Lets say, $A\in \mathbb{R}^{m\times n}$, and $D\in \mathbb{R}^{m\times m}$, where $D$ is a diagonal matrix with positive diagonal elements, and all the elements are $\le 1$. For simplicity, assume that $A^TA$ is positive definite.
It is easy to see that $$\lambda_{\max}(A^TDA)\le \lambda_{\max}(A^TA)\cdot \max_{i}D_{ii},\\\lambda_{\min}(A^TDA)\ge \lambda_{\min}(A^TA)\cdot \min_{i}D_{ii}$$
However, are these bounds generally tight?
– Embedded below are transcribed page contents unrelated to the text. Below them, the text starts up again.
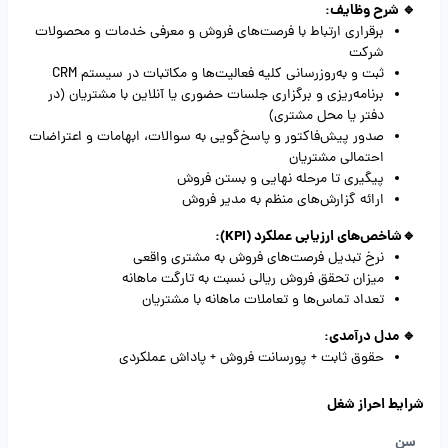
🔹 شرح وظایف:
برقراری ارتباط با فرصت‌های فروش و معرفی خدمات و محصولات
شرکت
ثبت و به‌روزرسانی کلیه فعالیت‌ها و مکاتبات در سیستم CRM
برنامه‌ریزی و برگزاری جلسات حضوری یا آنلاین با مشتریان (در
دفتر یا محل مشتری)
صدور پیش‌فاکتور و پاسخ‌گویی به سوالات، ابهامات و اعتراضات
احتمالی مشتریان
پیگیری تا مرحله نهایی و بستن فروش
ارائه گزارش‌های منظم به مدیر فروش
🔹شاخص‌های ارزیابی عملکرد (KPI):
نرخ تبدیل فرصت‌های فروش به مشتری واقعی
میزان تحقق فروش ریالی نسبت به تارگت ماهانه
تعداد تماس‌ها و تعاملات ماهانه با مشتریان
🔹 مدل درآمدی:
حقوق ثابت + پورسانت فروش + پاداش عملکردی
شرایط احراز شغل
سن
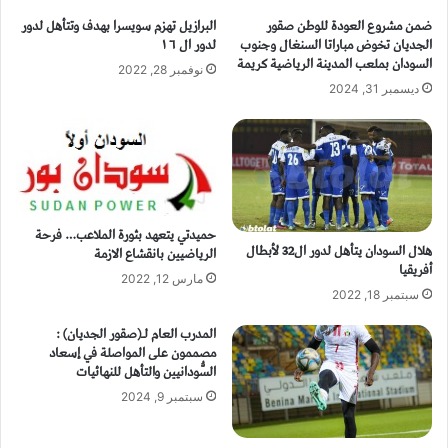
ضمن مشروع العودة للوطن صقور
البرازيل تهزم سويسرا بهدف وتتأهل لدور
الجديان تخوض مباراتا السنغال وجنوب
لدور ال ١٦
السودان بملعب المدينة الرياضية كريمة
نوفمبر 28, 2022
ديسمبر 31, 2024
حميدتي يتعهد بثورة الملاعب… فرحة
هلال السودان يتأهل لدور ال32 لأبطال
الرياضيين بانقشاع الازمة
أفريقيا
مارس 12, 2022
سبتمبر 18, 2022
المدرب العام لـ(صقور الجديان) :
مصممون على المواصلة في إسعاد
السُّودانيين والتأهل للنهائيات
سبتمبر 9, 2024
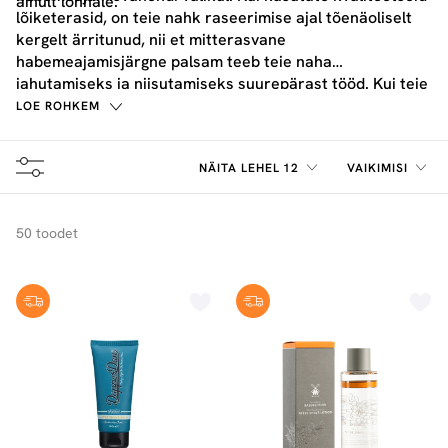
ainult lõhnale.
lõiketerasid, on teie nahk raseerimise ajal tõenäoliselt
kergelt ärritunud, nii et mitterasvane
habemeajamisjärgne palsam teeb teie naha
jahutamiseks ja niisutamiseks suurepärast tööd. Kui teie
nahk muutub pärast raseerimist tugevalt ärritunuks ja
LOE ROHKEM
kuivaks, pakub habemeajamisjärgne kreem veelgi
rohkem niisutust ja hoiab ära kuivuse.
NÄITA LEHEL 12
VAIKIMISI
50 toodet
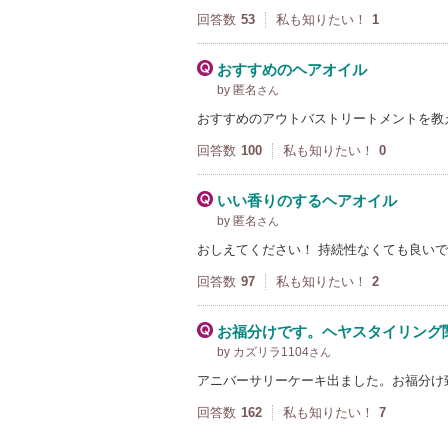
回答数
53
私も知りたい！
1
おすすめのヘアオイル
by 匿名
さん
おすすめのアウトバストリートメントを教
回答数
100
私も知りたい！
0
いい香りのするヘアオイル
by 匿名
さん
おしえてください！ 持続性なくても良い
回答数
97
私も知りたい！
2
お福分けです。ヘヤスタイリング
by カズリラ1104
さん
アニバーサリーケーキ出ました。お福分け
回答数
162
私も知りたい！
7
For example, if $D$ is such that one of its elements is $1$, and all others are equal to some small number $\epsilon$, then does the lower bound on the least eigenvalue produce a sever underestimation of the lowest eigenvalue of $A^TDA$. Specifically,
Do there exist explicit upper bounds on $|\lambda_{\min}(A^T D A)-\lambda_{\min}(A^TA)\cdot \min_{i}D_{ii}|$, $|\lambda_{\max}(A^T D A)-\lambda_{\max}(A^TA)\cdot \max_{i}D_{ii}|$?
Any references on this subject? Thanks in advance.